The Dow Jones Industrial Average plunged 600 points on Friday, a decline of around 2.3 percent. The sell-off came after that man threatened a new round of tariffs against China, upping the ante between the two nations.

Is the so-called president taking his China sanctions from Bob Lighthizer? A “might makes right” believer in the trade world. A brash and successful negotiator, a free trade sceptic who believes in using hard-hitting measures to protect domestic industries.

And what about the Russian angle? Kamchatka and all that? Former Trump campaign head Paul Manafort filed a motion late Friday to suppress evidence that special counsel Robert Mueller’s team found in a storage locker in Virginia. Evidence which could illustrate some of the curious Manafort/Trump dealings prior to Trump's election.

It's better than box sets. Even before the minor sub-plots like the non-climate change believer Pruitt heading the Environmental Protection Agency having a Capitol Hill condo for $50 per night, via an energy lobbyist's wife.

No wonder Instructables have created a nuclear option for the board game.

Just remember, no fighting in the war room.

Thursday, 5 April 2018

Topsham gulls tempted by tractor


The tractor was out on the field at the front today, much to the entertainment of the local gulls. Usually they will fly purposefully past here, as a short diversion from the nearby estuary.

But a freshly ploughed field...Too much of a temptation. I think they are mainly herring gulls. Wings tipped black, red spot on the yellow bill and pink legs. Excuse the blurry pictures taken through a window.

Wednesday, 4 April 2018

drive failure on backup day?


Someone said it was 'backup day' or 'backup week' or something similar. Co-incidentally, I had a drive fail in my backup disk array. The picture shows the disk out of its normal NAS enclosure and being examined in one of those hard drive docking stations.

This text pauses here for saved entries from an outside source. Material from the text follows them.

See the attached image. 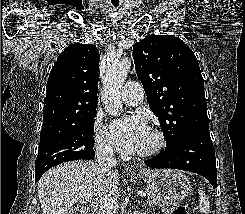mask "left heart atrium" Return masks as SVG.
Instances as JSON below:
<instances>
[{"label": "left heart atrium", "mask_w": 245, "mask_h": 214, "mask_svg": "<svg viewBox=\"0 0 245 214\" xmlns=\"http://www.w3.org/2000/svg\"><path fill=\"white\" fill-rule=\"evenodd\" d=\"M146 122L140 116L112 123V133L118 145L124 151H134L146 135Z\"/></svg>", "instance_id": "obj_1"}]
</instances>
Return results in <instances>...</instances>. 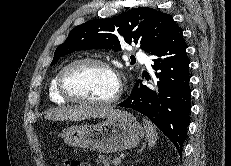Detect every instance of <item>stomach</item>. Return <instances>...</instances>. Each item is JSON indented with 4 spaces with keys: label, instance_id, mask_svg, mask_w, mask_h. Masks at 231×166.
<instances>
[{
    "label": "stomach",
    "instance_id": "stomach-1",
    "mask_svg": "<svg viewBox=\"0 0 231 166\" xmlns=\"http://www.w3.org/2000/svg\"><path fill=\"white\" fill-rule=\"evenodd\" d=\"M61 137L71 146L100 153H114L136 147L144 137L143 127L129 113L95 125H73Z\"/></svg>",
    "mask_w": 231,
    "mask_h": 166
}]
</instances>
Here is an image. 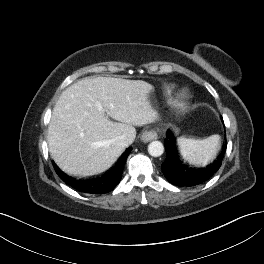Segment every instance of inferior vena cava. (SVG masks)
<instances>
[{
    "instance_id": "obj_1",
    "label": "inferior vena cava",
    "mask_w": 264,
    "mask_h": 264,
    "mask_svg": "<svg viewBox=\"0 0 264 264\" xmlns=\"http://www.w3.org/2000/svg\"><path fill=\"white\" fill-rule=\"evenodd\" d=\"M116 142L123 147H127L130 144L128 138L124 135L117 137Z\"/></svg>"
}]
</instances>
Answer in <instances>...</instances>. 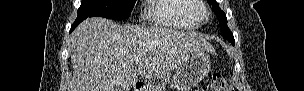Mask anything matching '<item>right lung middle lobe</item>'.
<instances>
[{
  "label": "right lung middle lobe",
  "mask_w": 304,
  "mask_h": 91,
  "mask_svg": "<svg viewBox=\"0 0 304 91\" xmlns=\"http://www.w3.org/2000/svg\"><path fill=\"white\" fill-rule=\"evenodd\" d=\"M137 0H82L77 19L105 17L107 19H127Z\"/></svg>",
  "instance_id": "1"
}]
</instances>
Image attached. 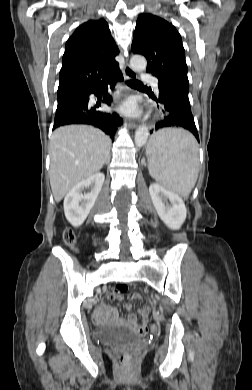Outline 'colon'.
<instances>
[{
  "label": "colon",
  "instance_id": "colon-1",
  "mask_svg": "<svg viewBox=\"0 0 252 390\" xmlns=\"http://www.w3.org/2000/svg\"><path fill=\"white\" fill-rule=\"evenodd\" d=\"M63 240H64V243L66 245L72 246L75 242V235H74L73 231L70 229L65 230L64 234H63ZM115 291L123 294L127 291V286L123 285V284H119L116 286ZM129 297L131 300H140V298H141L139 293H131ZM130 356L131 355H130L129 351H123L120 353L119 358L122 362H125V361H128L130 359Z\"/></svg>",
  "mask_w": 252,
  "mask_h": 390
}]
</instances>
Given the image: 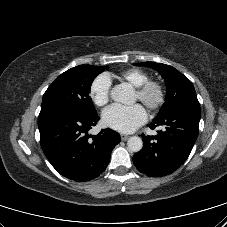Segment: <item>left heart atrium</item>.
Returning <instances> with one entry per match:
<instances>
[{"mask_svg":"<svg viewBox=\"0 0 227 227\" xmlns=\"http://www.w3.org/2000/svg\"><path fill=\"white\" fill-rule=\"evenodd\" d=\"M102 118L105 125L111 129L130 133L147 121V113L140 104L132 106L114 104L104 110Z\"/></svg>","mask_w":227,"mask_h":227,"instance_id":"1","label":"left heart atrium"}]
</instances>
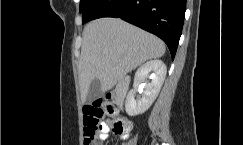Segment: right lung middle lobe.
<instances>
[{"label":"right lung middle lobe","mask_w":243,"mask_h":145,"mask_svg":"<svg viewBox=\"0 0 243 145\" xmlns=\"http://www.w3.org/2000/svg\"><path fill=\"white\" fill-rule=\"evenodd\" d=\"M92 2H93V0H81L80 1V13H83Z\"/></svg>","instance_id":"1"}]
</instances>
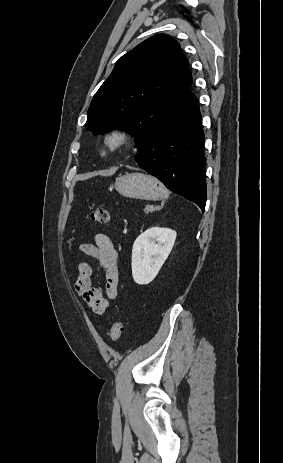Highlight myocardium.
Wrapping results in <instances>:
<instances>
[{
	"label": "myocardium",
	"mask_w": 283,
	"mask_h": 463,
	"mask_svg": "<svg viewBox=\"0 0 283 463\" xmlns=\"http://www.w3.org/2000/svg\"><path fill=\"white\" fill-rule=\"evenodd\" d=\"M129 133L121 128L114 127L106 131L100 139V153L103 156H110L127 146Z\"/></svg>",
	"instance_id": "myocardium-1"
}]
</instances>
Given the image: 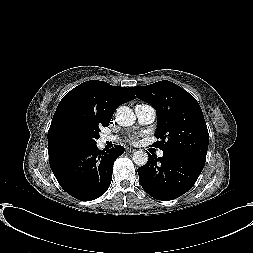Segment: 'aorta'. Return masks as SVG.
Masks as SVG:
<instances>
[{"label":"aorta","mask_w":253,"mask_h":253,"mask_svg":"<svg viewBox=\"0 0 253 253\" xmlns=\"http://www.w3.org/2000/svg\"><path fill=\"white\" fill-rule=\"evenodd\" d=\"M136 116L133 110L127 106H120L116 110V121L120 126H131L135 123ZM134 163L138 166H143L148 161V154L145 151H136L132 157Z\"/></svg>","instance_id":"762f6f07"}]
</instances>
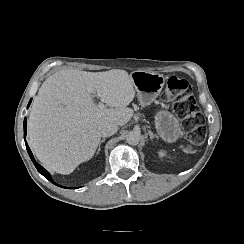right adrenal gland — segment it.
Segmentation results:
<instances>
[{
  "label": "right adrenal gland",
  "instance_id": "obj_1",
  "mask_svg": "<svg viewBox=\"0 0 244 244\" xmlns=\"http://www.w3.org/2000/svg\"><path fill=\"white\" fill-rule=\"evenodd\" d=\"M103 142H105V137H104V136H102V140L99 142V146H98L97 154L100 152V150H101V144H102Z\"/></svg>",
  "mask_w": 244,
  "mask_h": 244
}]
</instances>
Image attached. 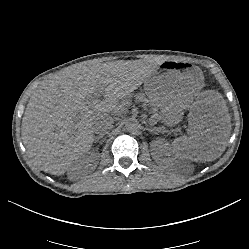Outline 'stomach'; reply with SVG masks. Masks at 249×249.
<instances>
[{
	"instance_id": "0dacf381",
	"label": "stomach",
	"mask_w": 249,
	"mask_h": 249,
	"mask_svg": "<svg viewBox=\"0 0 249 249\" xmlns=\"http://www.w3.org/2000/svg\"><path fill=\"white\" fill-rule=\"evenodd\" d=\"M203 86L201 69L176 61L163 62L144 82L148 97L152 91L157 102L170 110H179L191 104Z\"/></svg>"
}]
</instances>
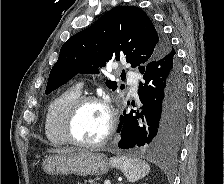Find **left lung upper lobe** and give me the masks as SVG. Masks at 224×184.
Listing matches in <instances>:
<instances>
[{"instance_id": "1", "label": "left lung upper lobe", "mask_w": 224, "mask_h": 184, "mask_svg": "<svg viewBox=\"0 0 224 184\" xmlns=\"http://www.w3.org/2000/svg\"><path fill=\"white\" fill-rule=\"evenodd\" d=\"M172 50L146 13L135 6L116 7L97 22L70 37L60 49L46 87V94L60 87L77 73H99L113 56L126 58L139 71ZM177 57V56H176ZM108 88L117 83L106 81Z\"/></svg>"}]
</instances>
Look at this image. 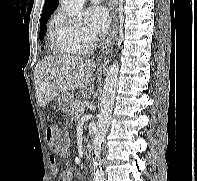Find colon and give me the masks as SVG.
<instances>
[{"label":"colon","instance_id":"obj_1","mask_svg":"<svg viewBox=\"0 0 197 181\" xmlns=\"http://www.w3.org/2000/svg\"><path fill=\"white\" fill-rule=\"evenodd\" d=\"M46 137L48 140V143L50 145V148L54 151H59L62 144V136L60 133V130L55 126H50L46 130Z\"/></svg>","mask_w":197,"mask_h":181}]
</instances>
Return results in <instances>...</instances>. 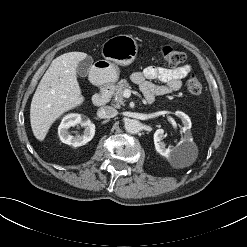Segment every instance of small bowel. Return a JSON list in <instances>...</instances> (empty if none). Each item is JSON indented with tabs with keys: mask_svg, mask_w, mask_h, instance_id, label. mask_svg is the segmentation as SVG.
<instances>
[{
	"mask_svg": "<svg viewBox=\"0 0 247 247\" xmlns=\"http://www.w3.org/2000/svg\"><path fill=\"white\" fill-rule=\"evenodd\" d=\"M190 65L176 68L149 66L132 75V81L137 84L146 101L151 103L156 96H162L180 89L182 80L190 73ZM152 80H159L163 84L156 85Z\"/></svg>",
	"mask_w": 247,
	"mask_h": 247,
	"instance_id": "obj_1",
	"label": "small bowel"
}]
</instances>
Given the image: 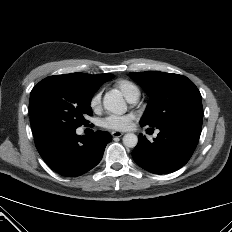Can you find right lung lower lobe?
I'll return each instance as SVG.
<instances>
[{
  "label": "right lung lower lobe",
  "instance_id": "1",
  "mask_svg": "<svg viewBox=\"0 0 232 232\" xmlns=\"http://www.w3.org/2000/svg\"><path fill=\"white\" fill-rule=\"evenodd\" d=\"M76 129L52 128L35 133L36 148L44 161L56 172L67 177L84 174L101 160L111 135L97 131L78 136Z\"/></svg>",
  "mask_w": 232,
  "mask_h": 232
}]
</instances>
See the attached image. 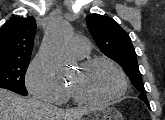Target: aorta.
Returning <instances> with one entry per match:
<instances>
[{
  "label": "aorta",
  "mask_w": 165,
  "mask_h": 120,
  "mask_svg": "<svg viewBox=\"0 0 165 120\" xmlns=\"http://www.w3.org/2000/svg\"><path fill=\"white\" fill-rule=\"evenodd\" d=\"M70 33V24L61 17L50 19L46 35L39 49V56L53 76L61 75L67 66L63 58V47Z\"/></svg>",
  "instance_id": "1"
}]
</instances>
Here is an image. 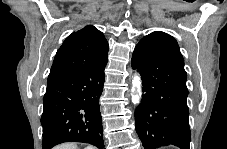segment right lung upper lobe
Masks as SVG:
<instances>
[{
  "instance_id": "obj_1",
  "label": "right lung upper lobe",
  "mask_w": 227,
  "mask_h": 149,
  "mask_svg": "<svg viewBox=\"0 0 227 149\" xmlns=\"http://www.w3.org/2000/svg\"><path fill=\"white\" fill-rule=\"evenodd\" d=\"M108 42L101 31L89 25L69 35L58 49L47 84L84 72L108 60Z\"/></svg>"
}]
</instances>
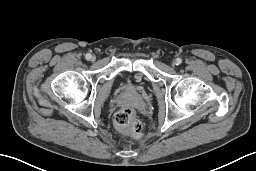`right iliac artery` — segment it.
<instances>
[{
  "mask_svg": "<svg viewBox=\"0 0 256 171\" xmlns=\"http://www.w3.org/2000/svg\"><path fill=\"white\" fill-rule=\"evenodd\" d=\"M85 58L87 59V60H89L90 58H91V54H86V56H85Z\"/></svg>",
  "mask_w": 256,
  "mask_h": 171,
  "instance_id": "right-iliac-artery-1",
  "label": "right iliac artery"
}]
</instances>
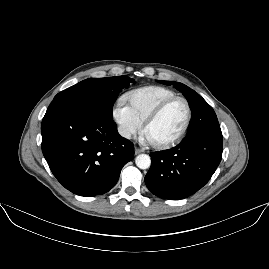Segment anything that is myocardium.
Returning <instances> with one entry per match:
<instances>
[{"label":"myocardium","mask_w":269,"mask_h":269,"mask_svg":"<svg viewBox=\"0 0 269 269\" xmlns=\"http://www.w3.org/2000/svg\"><path fill=\"white\" fill-rule=\"evenodd\" d=\"M176 102H183L186 106V121L185 124L182 128V130L180 131V133L175 136L173 139L164 142V143H153L151 141L148 140L146 133L148 128L151 126L152 123H154L166 110L167 108H169L171 105H173ZM191 119H192V109H191V105L189 103V101L184 98V97H174L172 99H169L165 102H163L161 105H159L155 110H153L146 118L145 122H144V126H143V136L145 138V140L147 141V143L152 146L153 148L157 149V150H166L169 149L173 146H175L176 144H178L187 134L189 128H190V124H191Z\"/></svg>","instance_id":"myocardium-1"}]
</instances>
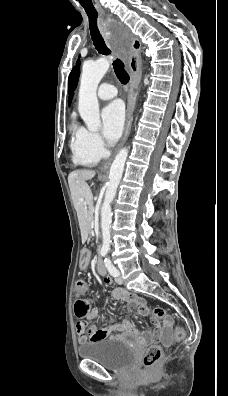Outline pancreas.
Wrapping results in <instances>:
<instances>
[{
  "label": "pancreas",
  "mask_w": 228,
  "mask_h": 396,
  "mask_svg": "<svg viewBox=\"0 0 228 396\" xmlns=\"http://www.w3.org/2000/svg\"><path fill=\"white\" fill-rule=\"evenodd\" d=\"M90 219H91V220H94V219H95V216H94V215H91V216H90ZM89 229L91 230L92 228L90 227ZM88 234H89L90 237L92 236L90 232H89ZM90 237L88 238L89 240L91 239Z\"/></svg>",
  "instance_id": "obj_1"
}]
</instances>
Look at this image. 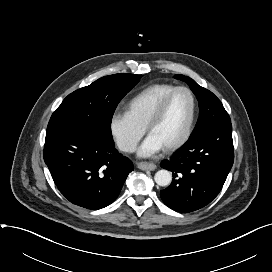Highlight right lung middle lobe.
<instances>
[{
    "mask_svg": "<svg viewBox=\"0 0 272 272\" xmlns=\"http://www.w3.org/2000/svg\"><path fill=\"white\" fill-rule=\"evenodd\" d=\"M141 76L109 75L69 94L52 114L46 137L65 130L86 128L113 141V113L121 99L139 82Z\"/></svg>",
    "mask_w": 272,
    "mask_h": 272,
    "instance_id": "1",
    "label": "right lung middle lobe"
}]
</instances>
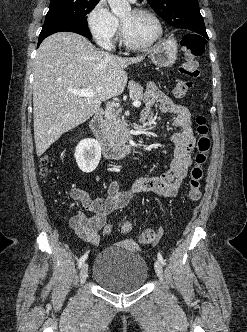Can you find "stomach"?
<instances>
[{
  "mask_svg": "<svg viewBox=\"0 0 247 332\" xmlns=\"http://www.w3.org/2000/svg\"><path fill=\"white\" fill-rule=\"evenodd\" d=\"M151 61L159 67H170L177 59V43L170 39L159 43L150 52Z\"/></svg>",
  "mask_w": 247,
  "mask_h": 332,
  "instance_id": "obj_1",
  "label": "stomach"
}]
</instances>
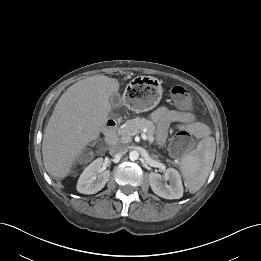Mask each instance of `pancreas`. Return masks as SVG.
<instances>
[{"label":"pancreas","instance_id":"pancreas-1","mask_svg":"<svg viewBox=\"0 0 261 261\" xmlns=\"http://www.w3.org/2000/svg\"><path fill=\"white\" fill-rule=\"evenodd\" d=\"M144 130L149 137L148 141L153 143L155 126L152 121L140 117L128 120L118 131L119 142L124 144L129 143L132 140L133 133L137 134Z\"/></svg>","mask_w":261,"mask_h":261}]
</instances>
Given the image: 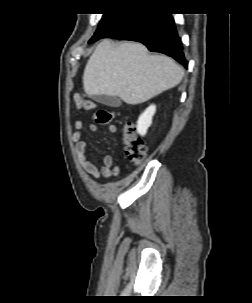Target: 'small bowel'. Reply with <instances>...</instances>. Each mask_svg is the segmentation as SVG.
<instances>
[{"label":"small bowel","mask_w":252,"mask_h":303,"mask_svg":"<svg viewBox=\"0 0 252 303\" xmlns=\"http://www.w3.org/2000/svg\"><path fill=\"white\" fill-rule=\"evenodd\" d=\"M85 122L83 120H77L75 122V129L72 131L71 138L75 142V153L77 159L83 168V170L91 177L99 178L103 177H115L118 176L121 169L118 165L113 164V158L107 155L103 158V165L99 168L96 164L90 161L86 156V151L88 148L87 143L82 140V128ZM98 126L95 124L90 125V130L93 132L98 131ZM108 131L112 134L117 132V126L110 124L107 127Z\"/></svg>","instance_id":"obj_1"}]
</instances>
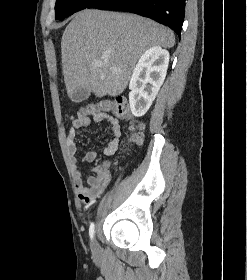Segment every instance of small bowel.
Segmentation results:
<instances>
[{
	"label": "small bowel",
	"instance_id": "1",
	"mask_svg": "<svg viewBox=\"0 0 247 280\" xmlns=\"http://www.w3.org/2000/svg\"><path fill=\"white\" fill-rule=\"evenodd\" d=\"M93 121L107 122L109 124L110 139L103 152L108 156L113 155L118 149L119 139L121 136L120 121L117 118L104 113L96 114ZM91 124L92 120L87 117L74 120L66 138L67 151L73 172L74 187L80 201L86 204L95 201L104 192L110 182L108 170L103 177L94 175L89 176L86 180H84L79 169L80 161L90 163L95 161L98 155L93 149L85 150L81 156L77 155V132L90 127Z\"/></svg>",
	"mask_w": 247,
	"mask_h": 280
}]
</instances>
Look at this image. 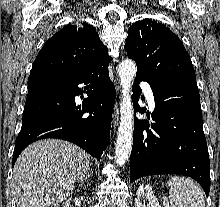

I've already replaced it with a fresh disk in the Drobo and didn't even need to take the server offline.

The last 6 Terabyte drive failed about a year ago, and was in the same unit, but a different slot.

I decided to look at mean time between failure on these devices. I've quite a few Western Digital RED drives for servers and have a pretty good experience with them. Mine are mainly 3 Terabyte (15T packs) and 6 Terabyte (30T packs). By the time they have a single or dual disk redundancy, the available space diminishes somewhat.

It still seems crazy large compared with my oldest disk computers which had something like 2x32Mb disk drives.

Nowadays, I should probably be storing all of that data in the cloud (it's not like I need it all at once), although I'm still somewhat nervous about the way various services just come to an end. A recent example is the termination of the Amazon cloud storage of personal music libraries, which isn't allowing any new things to be uploaded after the end of 2018.

I like the stats that backblaze keep on disk failure rates, from their server farms, as a quick way to get a sense of relative failure rates, from a population of about 90,000 drives.

Sunday, 1 April 2018

Pig and Whistle

Pig and Whistle
An expedition to the Pig & Whistle, out in the Essex countryside. I know there's a lot of Pig 'n Whistle bars in America, but the pictures of pigs with whistles is a somewhat more literal translation than what I think of as Pig and Whistle, which is more or less a piggen wassail. That's a bowl or jug of beer which gets dunked/poured with individual beer mugs.

It used to be a thing in London, around some part of the City. Draft bitter sometimes gravity-fed from the barrel into a jug/pitcher and then distributed around the table.

Mainly just 4 and 8 pints, but nowadays it has almost completely disappeared except for the buckets of beer, which is simply iced (usually foreign lager) bottled beers bought in units of around 5. Those sawdust floored real ale pubs, underneath railway arches and lit by candles have been progressively replaced with Weatherspoons or expensive cocktail bars.

But back to the country pub in Essex. It serves a lovely Sunday carvery. Oh yes.